Ethan nodded. "Trying to keep moving targets guessing. You?"
"Speed and strike accuracy," she said. "Looks like I’ll be adding reaction drills."
It wasn’t a challenge, just a matter-of-fact statement, but it raised enough awareness to set a quiet thread between them.
Ardis said nothing, only moved to one side and, with a flick of her hand, sent the discs drifting into new positions. "Begin."
They fell into motion without more talk. Ethan worked his illusions into Nyssara’s periphery, close enough to force her to recognize and discard them mid-strike.
She didn’t falter, though her eyes narrowed slightly, marking the tactic. In return, he caught flashes of her footwork—tight pivots, steady balance, and arcs of her spear that stayed controlled even when she was turning to strike at something behind her.

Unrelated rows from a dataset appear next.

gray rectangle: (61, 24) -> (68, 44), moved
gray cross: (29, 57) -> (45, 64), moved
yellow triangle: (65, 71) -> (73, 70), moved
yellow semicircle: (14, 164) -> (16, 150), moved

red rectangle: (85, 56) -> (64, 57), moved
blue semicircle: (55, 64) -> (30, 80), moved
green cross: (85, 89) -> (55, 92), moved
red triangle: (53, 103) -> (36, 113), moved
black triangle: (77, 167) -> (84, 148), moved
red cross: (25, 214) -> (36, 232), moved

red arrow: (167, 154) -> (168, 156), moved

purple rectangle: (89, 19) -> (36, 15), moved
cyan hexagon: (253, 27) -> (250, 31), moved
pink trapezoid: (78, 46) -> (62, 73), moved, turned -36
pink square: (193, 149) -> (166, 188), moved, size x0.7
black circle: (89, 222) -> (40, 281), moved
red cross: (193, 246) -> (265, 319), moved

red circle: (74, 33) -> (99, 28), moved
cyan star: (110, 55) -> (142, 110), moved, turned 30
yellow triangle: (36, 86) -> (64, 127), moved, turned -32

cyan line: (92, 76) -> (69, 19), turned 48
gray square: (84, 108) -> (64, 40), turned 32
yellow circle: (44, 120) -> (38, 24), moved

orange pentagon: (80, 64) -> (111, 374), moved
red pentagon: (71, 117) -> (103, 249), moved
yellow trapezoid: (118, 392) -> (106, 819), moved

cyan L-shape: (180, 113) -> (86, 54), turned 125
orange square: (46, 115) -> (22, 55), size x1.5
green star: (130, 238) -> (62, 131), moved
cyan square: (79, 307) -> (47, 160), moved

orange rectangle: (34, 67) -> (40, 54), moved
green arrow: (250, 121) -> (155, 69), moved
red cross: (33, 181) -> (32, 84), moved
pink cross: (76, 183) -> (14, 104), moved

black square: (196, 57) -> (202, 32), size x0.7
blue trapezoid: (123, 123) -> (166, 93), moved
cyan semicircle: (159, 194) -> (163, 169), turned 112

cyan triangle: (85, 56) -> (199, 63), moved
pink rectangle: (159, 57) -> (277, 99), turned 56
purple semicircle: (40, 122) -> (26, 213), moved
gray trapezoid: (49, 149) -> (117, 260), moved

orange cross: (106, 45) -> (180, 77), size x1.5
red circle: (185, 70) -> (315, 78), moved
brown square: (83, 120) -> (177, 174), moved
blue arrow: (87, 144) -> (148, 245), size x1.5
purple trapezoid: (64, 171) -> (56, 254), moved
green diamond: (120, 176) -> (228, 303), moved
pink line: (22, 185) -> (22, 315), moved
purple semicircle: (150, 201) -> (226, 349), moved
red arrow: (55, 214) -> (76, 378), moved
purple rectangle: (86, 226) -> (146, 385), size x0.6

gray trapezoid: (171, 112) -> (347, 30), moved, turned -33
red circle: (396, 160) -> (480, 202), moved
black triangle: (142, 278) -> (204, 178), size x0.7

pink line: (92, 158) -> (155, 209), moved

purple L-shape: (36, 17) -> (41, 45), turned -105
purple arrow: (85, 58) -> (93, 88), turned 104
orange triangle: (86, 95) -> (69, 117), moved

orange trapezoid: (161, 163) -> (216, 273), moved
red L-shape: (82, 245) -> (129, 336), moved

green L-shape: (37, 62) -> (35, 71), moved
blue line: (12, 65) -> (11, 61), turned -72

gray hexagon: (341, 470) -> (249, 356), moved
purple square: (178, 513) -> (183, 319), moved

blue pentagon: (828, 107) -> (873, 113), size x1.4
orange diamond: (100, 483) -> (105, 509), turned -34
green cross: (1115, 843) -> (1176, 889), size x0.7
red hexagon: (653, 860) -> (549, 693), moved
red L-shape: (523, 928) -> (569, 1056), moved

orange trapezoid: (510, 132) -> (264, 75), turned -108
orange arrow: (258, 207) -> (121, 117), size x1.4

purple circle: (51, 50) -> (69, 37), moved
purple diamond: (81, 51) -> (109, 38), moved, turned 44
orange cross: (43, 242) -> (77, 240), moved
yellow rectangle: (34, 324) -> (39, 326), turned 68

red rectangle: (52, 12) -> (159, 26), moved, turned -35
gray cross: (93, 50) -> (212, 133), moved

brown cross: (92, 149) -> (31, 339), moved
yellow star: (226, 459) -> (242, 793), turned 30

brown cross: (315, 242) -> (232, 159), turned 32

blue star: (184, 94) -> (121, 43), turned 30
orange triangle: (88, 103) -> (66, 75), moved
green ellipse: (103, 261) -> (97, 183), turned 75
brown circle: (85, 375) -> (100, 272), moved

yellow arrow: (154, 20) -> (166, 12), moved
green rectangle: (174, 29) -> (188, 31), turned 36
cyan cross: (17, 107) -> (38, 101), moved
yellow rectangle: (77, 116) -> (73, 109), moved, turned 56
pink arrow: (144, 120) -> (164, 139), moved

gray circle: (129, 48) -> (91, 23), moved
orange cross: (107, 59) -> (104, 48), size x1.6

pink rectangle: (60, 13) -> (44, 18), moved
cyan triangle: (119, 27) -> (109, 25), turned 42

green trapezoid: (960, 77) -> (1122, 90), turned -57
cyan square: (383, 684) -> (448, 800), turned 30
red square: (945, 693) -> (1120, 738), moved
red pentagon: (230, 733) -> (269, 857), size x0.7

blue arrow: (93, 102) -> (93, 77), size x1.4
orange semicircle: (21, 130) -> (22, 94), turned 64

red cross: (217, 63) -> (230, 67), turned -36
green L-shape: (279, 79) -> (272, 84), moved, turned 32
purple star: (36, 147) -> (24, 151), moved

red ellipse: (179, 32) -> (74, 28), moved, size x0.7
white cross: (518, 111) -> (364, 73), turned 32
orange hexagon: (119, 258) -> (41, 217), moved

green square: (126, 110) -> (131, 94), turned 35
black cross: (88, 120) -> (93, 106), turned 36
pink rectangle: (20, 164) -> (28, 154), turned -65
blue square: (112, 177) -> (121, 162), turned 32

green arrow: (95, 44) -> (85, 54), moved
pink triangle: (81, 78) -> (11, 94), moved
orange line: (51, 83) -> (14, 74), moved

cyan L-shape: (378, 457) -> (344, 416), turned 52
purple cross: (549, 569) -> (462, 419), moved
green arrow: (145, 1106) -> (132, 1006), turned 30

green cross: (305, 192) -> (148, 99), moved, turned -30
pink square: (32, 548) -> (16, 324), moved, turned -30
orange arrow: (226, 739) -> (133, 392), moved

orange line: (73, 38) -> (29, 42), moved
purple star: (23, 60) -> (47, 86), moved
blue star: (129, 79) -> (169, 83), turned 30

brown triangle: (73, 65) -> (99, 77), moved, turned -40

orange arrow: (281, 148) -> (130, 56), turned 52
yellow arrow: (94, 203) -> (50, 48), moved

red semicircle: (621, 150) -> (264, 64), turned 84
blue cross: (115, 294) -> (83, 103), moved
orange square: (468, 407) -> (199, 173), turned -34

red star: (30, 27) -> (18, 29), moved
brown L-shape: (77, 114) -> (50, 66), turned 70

Small moments built between the movements. A glance traded after perfect timing—the lift of an eyebrow when the other adapted faster than expected.
It wasn’t open competition, but the awareness of pace was there, like two lines running parallel.
When Ardis finally called a pause, both had a thin sheen of sweat along their skin. Ethan rolled his shoulders once, letting the breath even out.
Nyssara rested the base of her spear lightly against the mat, her gaze distant for a heartbeat as if replaying the last set.
"Again," Ardis said. "This time in pairs. No talking. Only timing."
The first two projections appeared—one low, one high. Ethan’s illusion drew the high one wide, leaving Nyssara space to cut the low one down without breaking stride.